In this savage portrayal of life in a 17th-century Italian convent, director Paul Verhoven pulls no punches in allowing Benedetta (Virginie Efira) free reign to shock and appall the audience. When she experiences visions of Jesus and shows signs of stigmata, the church tries to use Benedetta for their own ends — but she has plans of her own, and engages in a torrid love affair, all while trying to survive the black plague.

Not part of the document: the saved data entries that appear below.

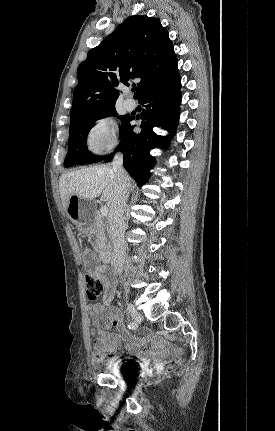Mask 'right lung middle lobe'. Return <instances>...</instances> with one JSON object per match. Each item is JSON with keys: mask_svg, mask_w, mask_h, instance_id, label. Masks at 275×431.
Instances as JSON below:
<instances>
[{"mask_svg": "<svg viewBox=\"0 0 275 431\" xmlns=\"http://www.w3.org/2000/svg\"><path fill=\"white\" fill-rule=\"evenodd\" d=\"M116 115L115 107H111L70 122V136L68 153L65 158V167H70L75 164L96 163L102 159V157L94 156L87 151V135L95 121L104 117ZM120 119L122 121V128L120 129V135L122 137L128 126L130 117L125 115L121 116Z\"/></svg>", "mask_w": 275, "mask_h": 431, "instance_id": "1", "label": "right lung middle lobe"}]
</instances>
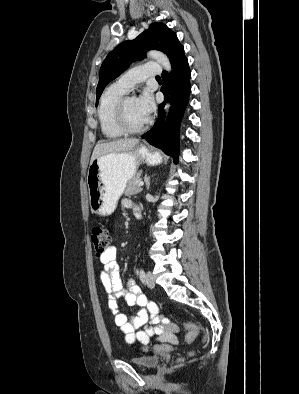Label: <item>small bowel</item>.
<instances>
[{"label": "small bowel", "instance_id": "1", "mask_svg": "<svg viewBox=\"0 0 299 394\" xmlns=\"http://www.w3.org/2000/svg\"><path fill=\"white\" fill-rule=\"evenodd\" d=\"M122 203L124 207L138 211L131 200L124 199ZM115 257L116 246L111 245L100 258V279L106 292L110 294L108 306L115 315V325L120 328L126 343L139 342L146 345L151 337L156 336L161 343L177 344L178 326L161 314L156 302L142 292L134 279L122 283ZM117 297L123 298L130 308L138 307L137 312L130 316L119 312Z\"/></svg>", "mask_w": 299, "mask_h": 394}]
</instances>
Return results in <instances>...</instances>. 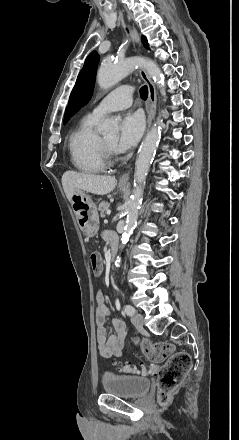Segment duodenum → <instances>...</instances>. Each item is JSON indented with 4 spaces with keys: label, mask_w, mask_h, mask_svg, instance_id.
Returning <instances> with one entry per match:
<instances>
[{
    "label": "duodenum",
    "mask_w": 239,
    "mask_h": 440,
    "mask_svg": "<svg viewBox=\"0 0 239 440\" xmlns=\"http://www.w3.org/2000/svg\"><path fill=\"white\" fill-rule=\"evenodd\" d=\"M117 252H118L117 242H112L111 246H110V253H109L110 258L113 259L116 256Z\"/></svg>",
    "instance_id": "410a0bca"
}]
</instances>
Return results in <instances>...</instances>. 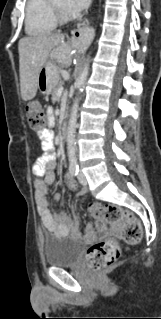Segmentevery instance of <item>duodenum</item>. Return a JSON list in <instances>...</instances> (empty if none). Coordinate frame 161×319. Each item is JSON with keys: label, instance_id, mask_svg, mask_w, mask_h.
<instances>
[{"label": "duodenum", "instance_id": "obj_1", "mask_svg": "<svg viewBox=\"0 0 161 319\" xmlns=\"http://www.w3.org/2000/svg\"><path fill=\"white\" fill-rule=\"evenodd\" d=\"M67 134V126L63 125L60 129V135L61 137H65Z\"/></svg>", "mask_w": 161, "mask_h": 319}]
</instances>
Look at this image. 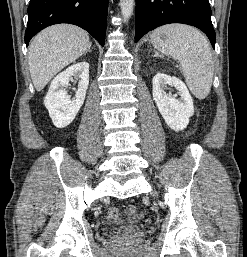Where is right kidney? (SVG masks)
<instances>
[{"label": "right kidney", "mask_w": 247, "mask_h": 257, "mask_svg": "<svg viewBox=\"0 0 247 257\" xmlns=\"http://www.w3.org/2000/svg\"><path fill=\"white\" fill-rule=\"evenodd\" d=\"M73 76L79 78L80 81L76 96L71 100L66 89ZM88 84L89 63L86 61L71 65L53 79L44 99V105L56 127L64 128L75 119L84 103Z\"/></svg>", "instance_id": "right-kidney-1"}]
</instances>
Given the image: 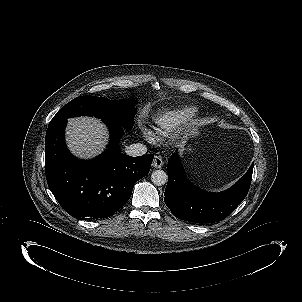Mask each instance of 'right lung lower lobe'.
Instances as JSON below:
<instances>
[{
	"label": "right lung lower lobe",
	"mask_w": 302,
	"mask_h": 302,
	"mask_svg": "<svg viewBox=\"0 0 302 302\" xmlns=\"http://www.w3.org/2000/svg\"><path fill=\"white\" fill-rule=\"evenodd\" d=\"M110 130L108 149L82 161L73 157L64 141L66 120L49 123L45 138L48 187L62 208L77 219L112 216L129 200L134 184L149 173L154 155H124L118 148L123 127L104 121Z\"/></svg>",
	"instance_id": "right-lung-lower-lobe-1"
}]
</instances>
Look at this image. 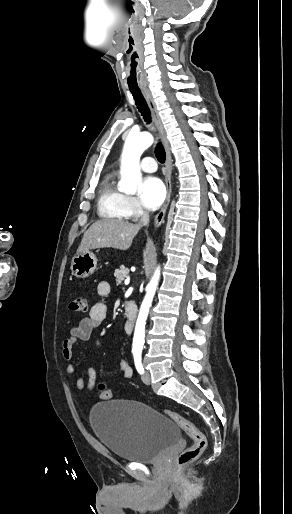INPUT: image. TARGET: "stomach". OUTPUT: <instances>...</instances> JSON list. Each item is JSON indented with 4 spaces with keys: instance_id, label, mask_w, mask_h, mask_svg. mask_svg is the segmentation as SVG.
Returning <instances> with one entry per match:
<instances>
[{
    "instance_id": "obj_1",
    "label": "stomach",
    "mask_w": 292,
    "mask_h": 514,
    "mask_svg": "<svg viewBox=\"0 0 292 514\" xmlns=\"http://www.w3.org/2000/svg\"><path fill=\"white\" fill-rule=\"evenodd\" d=\"M97 268V258L93 252H81L72 258L70 270L76 278H88Z\"/></svg>"
}]
</instances>
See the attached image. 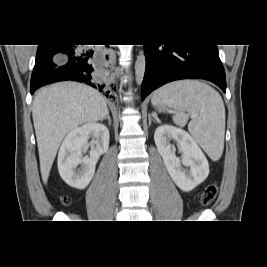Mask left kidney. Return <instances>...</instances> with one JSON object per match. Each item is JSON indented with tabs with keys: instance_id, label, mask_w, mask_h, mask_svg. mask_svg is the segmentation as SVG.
<instances>
[{
	"instance_id": "left-kidney-1",
	"label": "left kidney",
	"mask_w": 267,
	"mask_h": 267,
	"mask_svg": "<svg viewBox=\"0 0 267 267\" xmlns=\"http://www.w3.org/2000/svg\"><path fill=\"white\" fill-rule=\"evenodd\" d=\"M154 140L169 175L181 190L189 192L208 177V161L195 140L186 131L162 125L155 130ZM172 140L183 153L181 158L176 157ZM182 165L189 170H185Z\"/></svg>"
}]
</instances>
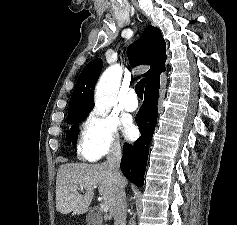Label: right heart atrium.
I'll use <instances>...</instances> for the list:
<instances>
[{
    "mask_svg": "<svg viewBox=\"0 0 237 225\" xmlns=\"http://www.w3.org/2000/svg\"><path fill=\"white\" fill-rule=\"evenodd\" d=\"M77 150L88 161L120 154L122 146L117 124L95 112L90 113L81 125Z\"/></svg>",
    "mask_w": 237,
    "mask_h": 225,
    "instance_id": "1",
    "label": "right heart atrium"
}]
</instances>
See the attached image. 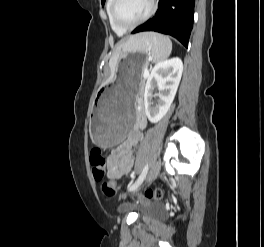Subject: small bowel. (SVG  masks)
<instances>
[{
    "instance_id": "obj_1",
    "label": "small bowel",
    "mask_w": 264,
    "mask_h": 247,
    "mask_svg": "<svg viewBox=\"0 0 264 247\" xmlns=\"http://www.w3.org/2000/svg\"><path fill=\"white\" fill-rule=\"evenodd\" d=\"M146 118L140 115L127 138L108 156L107 177L116 181L125 176L133 167V149L143 138Z\"/></svg>"
}]
</instances>
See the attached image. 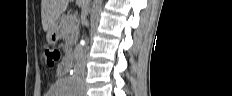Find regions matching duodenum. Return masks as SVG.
Wrapping results in <instances>:
<instances>
[{
    "mask_svg": "<svg viewBox=\"0 0 232 96\" xmlns=\"http://www.w3.org/2000/svg\"><path fill=\"white\" fill-rule=\"evenodd\" d=\"M73 66H74V57L72 54H70L67 58V61L62 65V71L67 72Z\"/></svg>",
    "mask_w": 232,
    "mask_h": 96,
    "instance_id": "duodenum-1",
    "label": "duodenum"
}]
</instances>
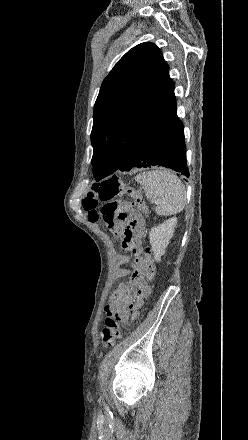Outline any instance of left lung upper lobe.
<instances>
[{
  "mask_svg": "<svg viewBox=\"0 0 248 440\" xmlns=\"http://www.w3.org/2000/svg\"><path fill=\"white\" fill-rule=\"evenodd\" d=\"M175 109L174 82L161 50L150 42L130 49L104 79L95 102V179L115 172L130 148Z\"/></svg>",
  "mask_w": 248,
  "mask_h": 440,
  "instance_id": "1",
  "label": "left lung upper lobe"
}]
</instances>
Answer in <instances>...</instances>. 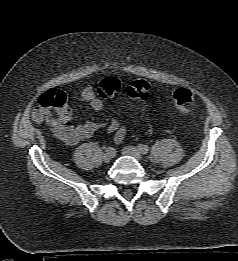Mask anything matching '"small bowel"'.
I'll return each instance as SVG.
<instances>
[{"label":"small bowel","mask_w":238,"mask_h":261,"mask_svg":"<svg viewBox=\"0 0 238 261\" xmlns=\"http://www.w3.org/2000/svg\"><path fill=\"white\" fill-rule=\"evenodd\" d=\"M96 94V89L88 86L82 90L80 100L83 102H88L94 111L100 112L103 109V103ZM103 125L106 126L107 133L113 135V141L115 143H121L126 137L127 127L121 124L117 119H111L106 123L91 121L75 126L72 124L69 117L63 123L53 126L51 125V127L54 134L60 140L65 142L67 145H75L80 141L90 138Z\"/></svg>","instance_id":"obj_1"}]
</instances>
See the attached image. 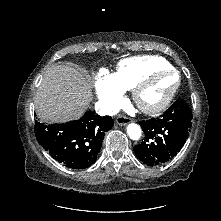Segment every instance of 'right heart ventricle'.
<instances>
[{
    "mask_svg": "<svg viewBox=\"0 0 221 221\" xmlns=\"http://www.w3.org/2000/svg\"><path fill=\"white\" fill-rule=\"evenodd\" d=\"M171 67V64L162 57H131L123 59L118 63L113 76L124 90H133L134 87L151 72Z\"/></svg>",
    "mask_w": 221,
    "mask_h": 221,
    "instance_id": "obj_1",
    "label": "right heart ventricle"
}]
</instances>
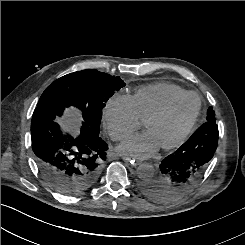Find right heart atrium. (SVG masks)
<instances>
[{"mask_svg":"<svg viewBox=\"0 0 245 245\" xmlns=\"http://www.w3.org/2000/svg\"><path fill=\"white\" fill-rule=\"evenodd\" d=\"M103 123L113 140L126 139L141 126L132 97L115 94L111 96L102 111Z\"/></svg>","mask_w":245,"mask_h":245,"instance_id":"1","label":"right heart atrium"}]
</instances>
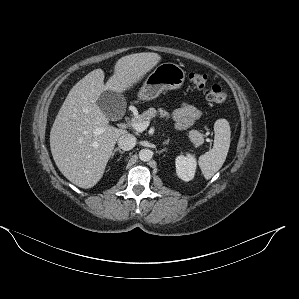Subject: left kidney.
<instances>
[{"mask_svg": "<svg viewBox=\"0 0 299 299\" xmlns=\"http://www.w3.org/2000/svg\"><path fill=\"white\" fill-rule=\"evenodd\" d=\"M176 173L179 178L184 181H190L194 178L197 166L194 155L187 154V156L180 155L176 158Z\"/></svg>", "mask_w": 299, "mask_h": 299, "instance_id": "5707ae66", "label": "left kidney"}]
</instances>
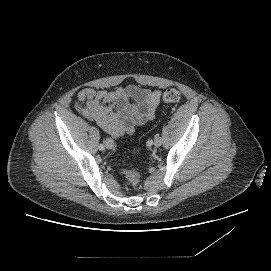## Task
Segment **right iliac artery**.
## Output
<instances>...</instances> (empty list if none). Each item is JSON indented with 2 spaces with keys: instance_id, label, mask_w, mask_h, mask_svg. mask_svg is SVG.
Masks as SVG:
<instances>
[{
  "instance_id": "obj_1",
  "label": "right iliac artery",
  "mask_w": 271,
  "mask_h": 271,
  "mask_svg": "<svg viewBox=\"0 0 271 271\" xmlns=\"http://www.w3.org/2000/svg\"><path fill=\"white\" fill-rule=\"evenodd\" d=\"M105 146L103 144L99 145V150H104Z\"/></svg>"
}]
</instances>
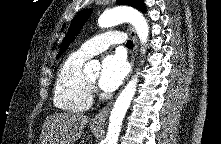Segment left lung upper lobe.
Returning <instances> with one entry per match:
<instances>
[{
	"instance_id": "1",
	"label": "left lung upper lobe",
	"mask_w": 221,
	"mask_h": 144,
	"mask_svg": "<svg viewBox=\"0 0 221 144\" xmlns=\"http://www.w3.org/2000/svg\"><path fill=\"white\" fill-rule=\"evenodd\" d=\"M117 3L120 5H129L143 12H146V7H145L143 0H117ZM91 12H92L91 8L84 9L75 16V18L73 19L70 25L68 33L65 36L64 41L62 42L57 58L61 56V54L69 47V44L78 35L83 25L87 21L88 17L90 16Z\"/></svg>"
}]
</instances>
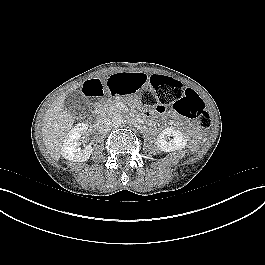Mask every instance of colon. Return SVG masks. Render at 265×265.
<instances>
[{"label": "colon", "instance_id": "5ec220e1", "mask_svg": "<svg viewBox=\"0 0 265 265\" xmlns=\"http://www.w3.org/2000/svg\"><path fill=\"white\" fill-rule=\"evenodd\" d=\"M148 83L152 89L144 88L139 94L143 105L155 110L171 106L178 114L194 119L203 128L211 126V116L193 89L158 73L152 74Z\"/></svg>", "mask_w": 265, "mask_h": 265}]
</instances>
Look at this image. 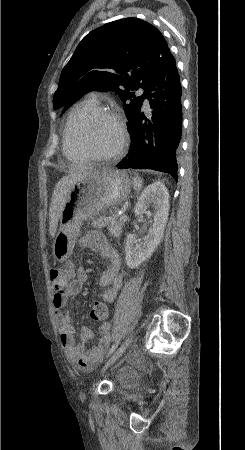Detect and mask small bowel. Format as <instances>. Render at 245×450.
<instances>
[{"label":"small bowel","mask_w":245,"mask_h":450,"mask_svg":"<svg viewBox=\"0 0 245 450\" xmlns=\"http://www.w3.org/2000/svg\"><path fill=\"white\" fill-rule=\"evenodd\" d=\"M80 245L97 252L106 260L107 266L99 279V285L103 288V301L111 304L123 283L118 252L105 234L99 230L86 232L80 239ZM50 277L53 287L54 316L64 352L81 371H90L96 366L111 343V326L108 321L100 323L98 330L101 337L90 350L87 349V342L91 339L92 334L88 328L82 330V341L75 343L74 328L65 309L69 300L80 293L84 283L88 280V272L83 267L76 270L69 268L65 271L52 269Z\"/></svg>","instance_id":"obj_1"}]
</instances>
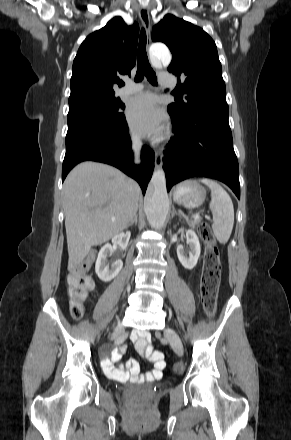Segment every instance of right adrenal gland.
<instances>
[{"mask_svg": "<svg viewBox=\"0 0 291 440\" xmlns=\"http://www.w3.org/2000/svg\"><path fill=\"white\" fill-rule=\"evenodd\" d=\"M137 221H138V215H135L132 221L128 224V227L137 224Z\"/></svg>", "mask_w": 291, "mask_h": 440, "instance_id": "obj_1", "label": "right adrenal gland"}]
</instances>
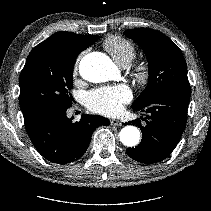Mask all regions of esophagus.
Here are the masks:
<instances>
[{
	"mask_svg": "<svg viewBox=\"0 0 211 211\" xmlns=\"http://www.w3.org/2000/svg\"><path fill=\"white\" fill-rule=\"evenodd\" d=\"M110 123L113 126H121L122 125V123L119 120H117V119H111Z\"/></svg>",
	"mask_w": 211,
	"mask_h": 211,
	"instance_id": "1",
	"label": "esophagus"
}]
</instances>
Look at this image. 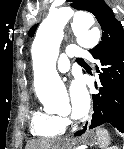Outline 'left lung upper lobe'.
Returning <instances> with one entry per match:
<instances>
[{
	"mask_svg": "<svg viewBox=\"0 0 124 149\" xmlns=\"http://www.w3.org/2000/svg\"><path fill=\"white\" fill-rule=\"evenodd\" d=\"M71 6L78 10L91 12L97 19L102 29L100 43L90 50L91 53L114 49L124 44V29L115 18L112 9L104 0H68ZM38 24L33 26L28 35L33 36Z\"/></svg>",
	"mask_w": 124,
	"mask_h": 149,
	"instance_id": "left-lung-upper-lobe-1",
	"label": "left lung upper lobe"
}]
</instances>
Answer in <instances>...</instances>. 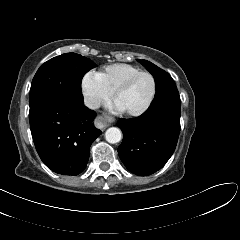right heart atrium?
Instances as JSON below:
<instances>
[{
    "label": "right heart atrium",
    "instance_id": "1",
    "mask_svg": "<svg viewBox=\"0 0 240 240\" xmlns=\"http://www.w3.org/2000/svg\"><path fill=\"white\" fill-rule=\"evenodd\" d=\"M81 87L85 101L91 108H98L108 102L114 93L93 73L82 78Z\"/></svg>",
    "mask_w": 240,
    "mask_h": 240
}]
</instances>
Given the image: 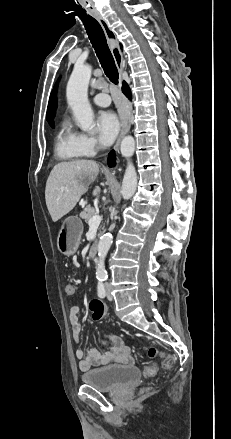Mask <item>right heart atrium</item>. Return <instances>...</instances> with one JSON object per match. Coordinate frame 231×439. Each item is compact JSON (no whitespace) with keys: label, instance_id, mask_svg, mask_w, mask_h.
<instances>
[{"label":"right heart atrium","instance_id":"d8ad5b80","mask_svg":"<svg viewBox=\"0 0 231 439\" xmlns=\"http://www.w3.org/2000/svg\"><path fill=\"white\" fill-rule=\"evenodd\" d=\"M78 143L81 152L85 156L94 155L100 147L96 138L85 134H78Z\"/></svg>","mask_w":231,"mask_h":439}]
</instances>
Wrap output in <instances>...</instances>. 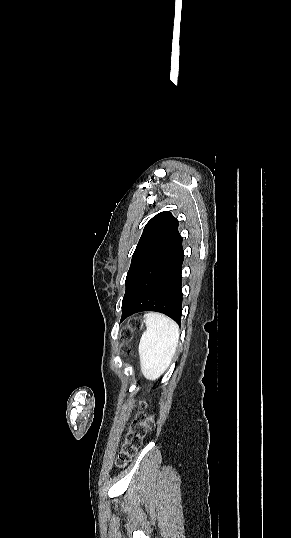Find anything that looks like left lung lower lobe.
Instances as JSON below:
<instances>
[{
    "instance_id": "obj_1",
    "label": "left lung lower lobe",
    "mask_w": 291,
    "mask_h": 538,
    "mask_svg": "<svg viewBox=\"0 0 291 538\" xmlns=\"http://www.w3.org/2000/svg\"><path fill=\"white\" fill-rule=\"evenodd\" d=\"M183 260L182 237L179 236L141 275L129 298L122 304L121 320L140 311H156L180 324Z\"/></svg>"
}]
</instances>
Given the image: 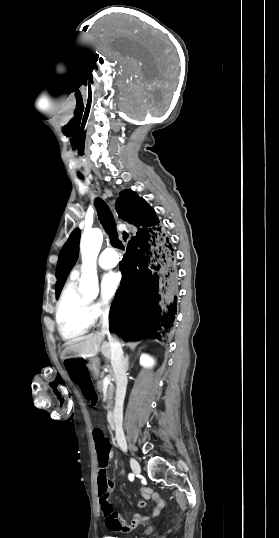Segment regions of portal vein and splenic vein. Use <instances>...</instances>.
Masks as SVG:
<instances>
[{"instance_id": "obj_1", "label": "portal vein and splenic vein", "mask_w": 279, "mask_h": 538, "mask_svg": "<svg viewBox=\"0 0 279 538\" xmlns=\"http://www.w3.org/2000/svg\"><path fill=\"white\" fill-rule=\"evenodd\" d=\"M109 378H110V376H106L105 381L103 382V385H104L105 387H108V386L110 385V380H109Z\"/></svg>"}]
</instances>
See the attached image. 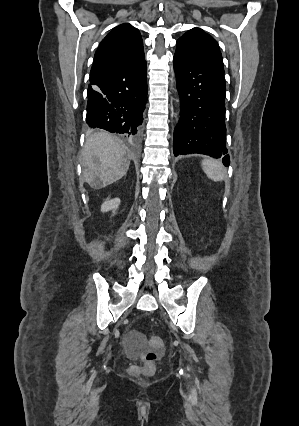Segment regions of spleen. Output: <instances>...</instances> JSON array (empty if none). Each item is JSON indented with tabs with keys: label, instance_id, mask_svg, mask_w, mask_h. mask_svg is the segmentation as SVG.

Fantasy and reality blur in a film that sees Elizabeth Moss (Hulu’s The Handmaid’s Tale) portraying esteemed horror writer Shirley Jackson. This fictionalized account of her life is set during the early 1950s — when Jackson was working on completing her novel Hangsaman.
Inspired and terrified by a young couple lodging with her and her husband, Jackson’s obsession with a missing girl starts to blur, bleeding into her relationship with the young pregnant woman who’s living with her.